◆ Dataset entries
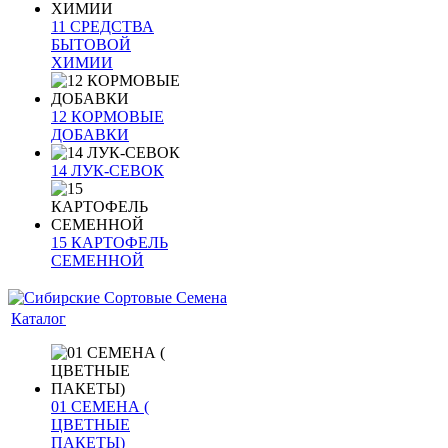
11 СРЕДСТВА
БЫТОВОЙ
ХИМИИ
12 КОРМОВЫЕ
ДОБАВКИ
14 ЛУК-СЕВОК
15 КАРТОФЕЛЬ
СЕМЕННОЙ
Каталог
01 СЕМЕНА (
ЦВЕТНЫЕ
ПАКЕТЫ)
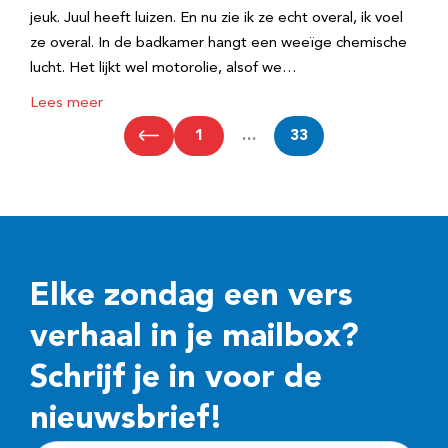
jeuk. Juul heeft luizen. En nu zie ik ze echt overal, ik voel
ze overal. In de badkamer hangt een weeïge chemische
lucht. Het lijkt wel motorolie, alsof we…
Lees meer
1
…
33
Elke zondag een vers
verhaal in je mailbox?
Schrijf je in voor de
nieuwsbrief!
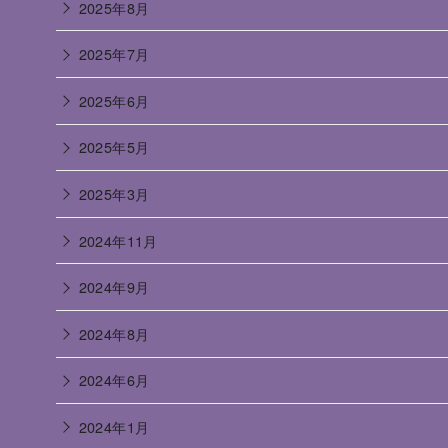
2025年8月
2025年7月
2025年6月
2025年5月
2025年3月
2024年11月
2024年9月
2024年8月
2024年6月
2024年1月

◆ TO DO
Hand back exactly the lines from the one with "Schrijf je in voor de" through the last line of the data above, both ends included, with every picture left out.

◆ SOLUTION
Schrijf je in voor de
nieuwsbrief!
2025年8月
2025年7月
2025年6月
2025年5月
2025年3月
2024年11月
2024年9月
2024年8月
2024年6月
2024年1月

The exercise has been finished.